Abbreviations: PCR) polymerase chain reaction; SBP) sub-bacterial particles; TMPD) N,N,N´,N´-tetramethyl-p-phenylenediamine; Ap^R) ampicillin resistance; Ap^S) sensitivity to ampicillin; H⁺/e^-) number of protons transferred through the membrane by the respiratory chain enzyme normalized to the number of electrons; Km^R) kanamycin resistance; q/e^-) charge number transferred through the membrane by the respiratory chain enzyme normalized to the number of electrons; Rf^R) rifampicin resistance; Tc^R) tetracycline resistance.
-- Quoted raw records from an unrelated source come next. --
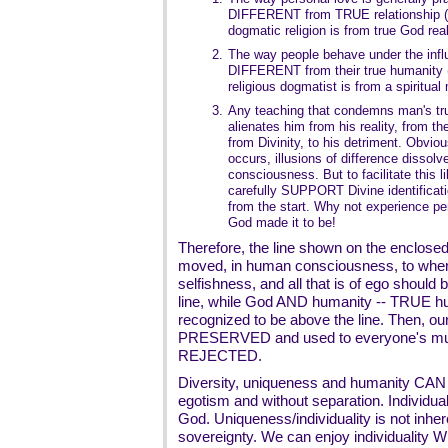
DIFFERENT from TRUE relationship (A
dogmatic religion is from true God real
2.
The way people behave under the infl
DIFFERENT from their true humanity (
religious dogmatist is from a spiritual
3.
Any teaching that condemns man's tru
alienates him from his reality, from the
from Divinity, to his detriment. Obviou
occurs, illusions of difference dissolv
consciousness. But to facilitate this l
carefully SUPPORT Divine identificatio
from the start. Why not experience pe
God made it to be!
Therefore, the line shown on the enclos
moved, in human consciousness, to where
selfishness, and all that is of ego should
line, while God AND humanity -- TRUE hum
recognized to be above the line. Then, o
PRESERVED and used to everyone's mutua
REJECTED.
Diversity, uniqueness and humanity CAN e
egotism and without separation. Individuali
God. Uniqueness/individuality is not inhere
sovereignty. We can enjoy individuality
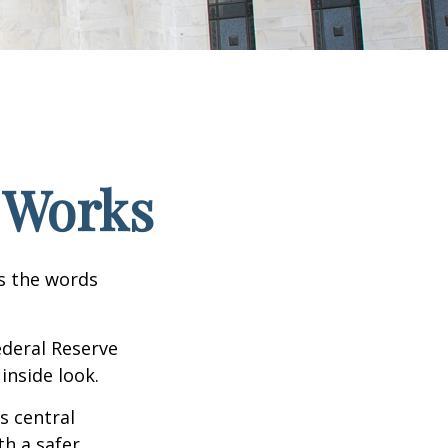
 Works
as the words
ederal Reserve
inside look.
s central
h a safer,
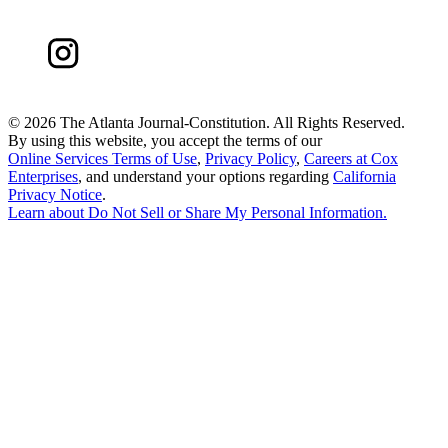
©
2026 The Atlanta Journal-Constitution. All Rights Reserved.
By using this website, you accept the terms of our
Online Services Terms of Use
,
Privacy Policy
,
Careers at Cox
Enterprises
, and understand your options regarding
California
Privacy Notice
.
Learn about
Do Not Sell or Share My Personal Information
.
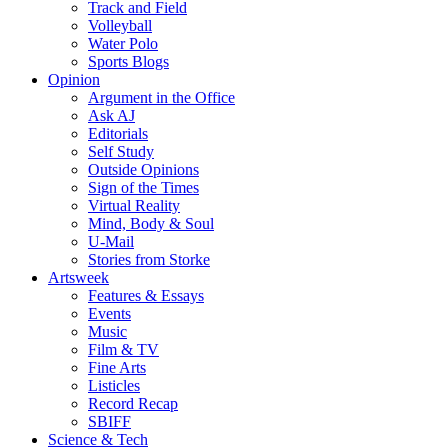
Track and Field
Volleyball
Water Polo
Sports Blogs
Opinion
Argument in the Office
Ask AJ
Editorials
Self Study
Outside Opinions
Sign of the Times
Virtual Reality
Mind, Body & Soul
U-Mail
Stories from Storke
Artsweek
Features & Essays
Events
Music
Film & TV
Fine Arts
Listicles
Record Recap
SBIFF
Science & Tech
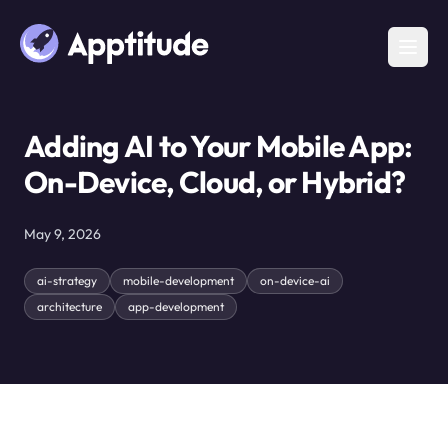
Adding AI to Your Mobile App:
On-Device, Cloud, or Hybrid?
May 9, 2026
ai-strategy
mobile-development
on-device-ai
architecture
app-development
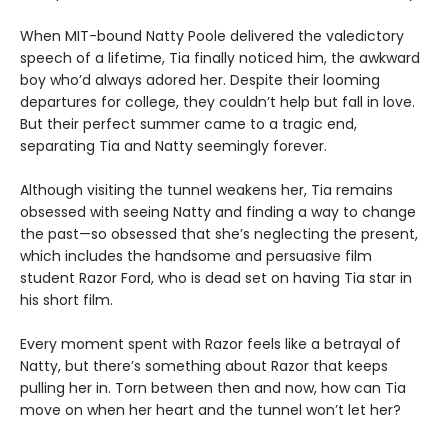
When MIT-bound Natty Poole delivered the valedictory
speech of a lifetime, Tia finally noticed him, the awkward
boy who’d always adored her. Despite their looming
departures for college, they couldn’t help but fall in love.
But their perfect summer came to a tragic end,
separating Tia and Natty seemingly forever.
Although visiting the tunnel weakens her, Tia remains
obsessed with seeing Natty and finding a way to change
the past—so obsessed that she’s neglecting the present,
which includes the handsome and persuasive film
student Razor Ford, who is dead set on having Tia star in
his short film.
Every moment spent with Razor feels like a betrayal of
Natty, but there’s something about Razor that keeps
pulling her in. Torn between then and now, how can Tia
move on when her heart and the tunnel won’t let her?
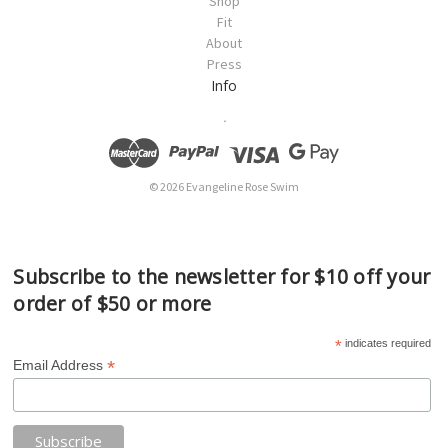
Shop
Fit
About
Press
Info
.
© 2026 Evangeline Rose Swim
Subscribe to the newsletter for $10 off your
order of $50 or more
*
indicates required
*
Email Address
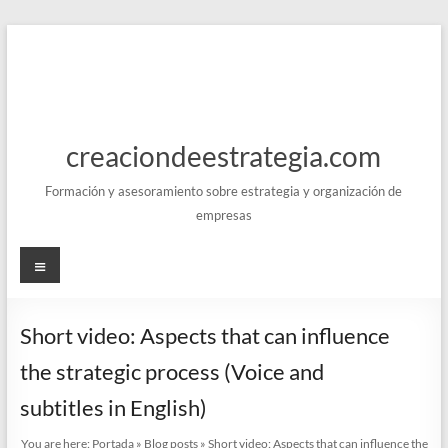
Skip
to
content
creaciondeestrategia.com
Formación y asesoramiento sobre estrategia y organización de
empresas
Menu
Short video: Aspects that can influence
the strategic process (Voice and
subtitles in English)
You are here:
Portada
»
Blog posts
»
Short video: Aspects that can influence the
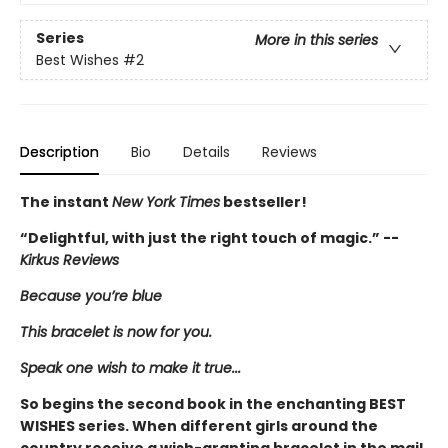
Series
More in this series
Best Wishes
#2
Description
Bio
Details
Reviews
The instant
New York Times
bestseller!
“Delightful, with just the right touch of magic.” --
Kirkus Reviews
Because you’re blue
This bracelet is now for you.
Speak one wish to make it true...
So begins the second book in the enchanting BEST
WISHES series. When different girls around the
country receive a wish-granting bracelet in the mail,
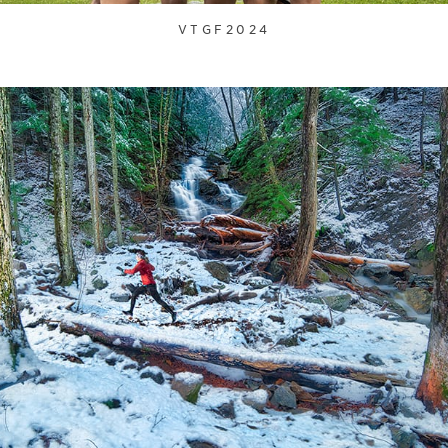
VTGF2024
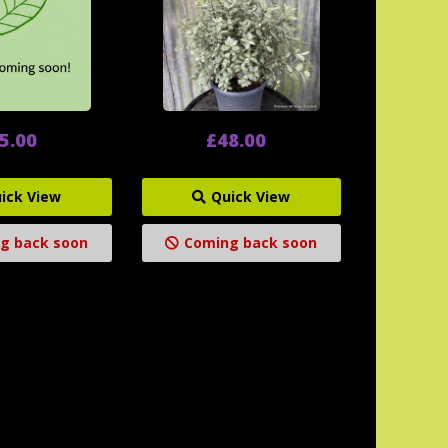
5.00
£48.00
ick View
Quick View
g back soon
Coming back soon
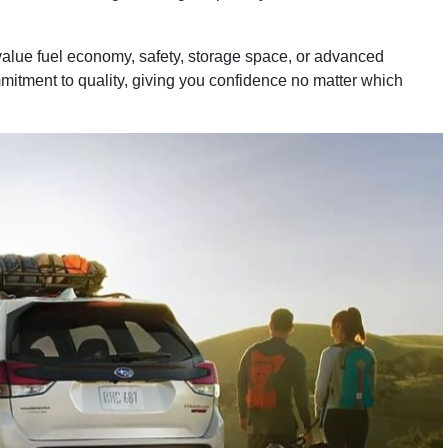
value fuel economy, safety, storage space, or advanced
ommitment to quality, giving you confidence no matter which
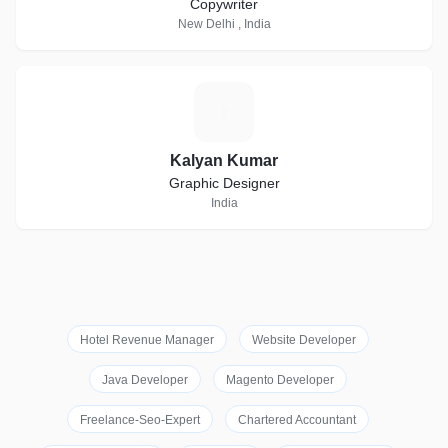
Copywriter
New Delhi , India
K
Kalyan Kumar
Graphic Designer
India
Hotel Revenue Manager
Website Developer
Java Developer
Magento Developer
Freelance-Seo-Expert
Chartered Accountant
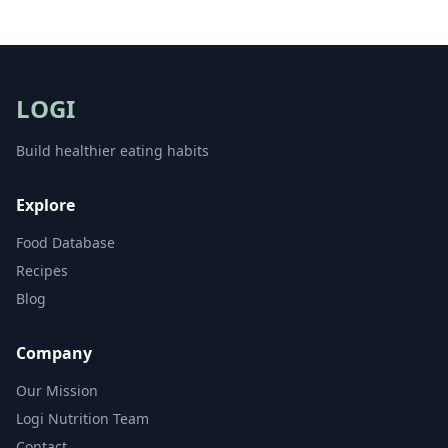
LOGI
Build healthier eating habits
Explore
Food Database
Recipes
Blog
Company
Our Mission
Logi Nutrition Team
Contact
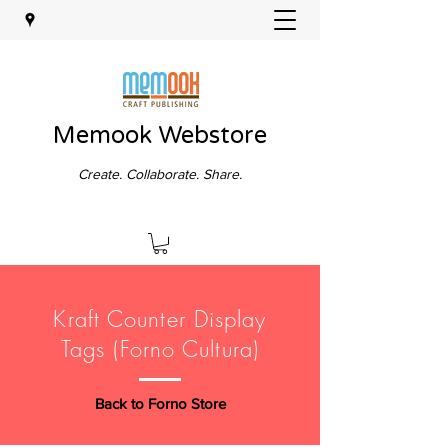
Memook Webstore
Create. Collaborate. Share.
Kraft Counter Display
Tags (Forno Cultura)
Back to Forno Store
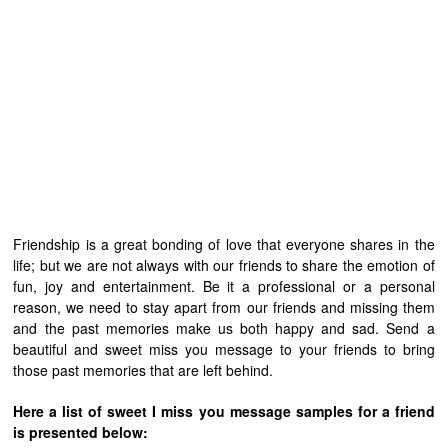
Friendship is a great bonding of love that everyone shares in the
life; but we are not always with our friends to share the emotion of
fun, joy and entertainment. Be it a professional or a personal
reason, we need to stay apart from our friends and missing them
and the past memories make us both happy and sad. Send a
beautiful and sweet miss you message to your friends to bring
those past memories that are left behind.
Here a list of sweet I miss you message samples for a friend
is presented below:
A. vinelandii is a free-living, obligatory aerobic microorganism capable of nitrogen fixation. Most nitrogen-fixing bacteria are unable to reduce N₂ at high oxygen concentrations because the nitrogenase complex catalyzing this reaction is irreversibly inactivated by O₂. However, A. vinelandii fixes molecular nitrogen over a wide range of oxygen concentrations in spite of the fact that isolated nitrogenase complex of this bacterium is as sensitive to O₂ as that from other microorganisms [1]. To explain such oxygen-resistant nitrogen fixation of Azotobacter, Dalton and Postgate [2] advanced the hypothesis that the so-called respiratory protection mechanism functions in this bacterium. The term “respiratory protection” means a significant decrease in oxygen concentration in Azotobacter cytoplasm due to the active work of the respiratory chain to the level when nitrogenase inactivation does not occur.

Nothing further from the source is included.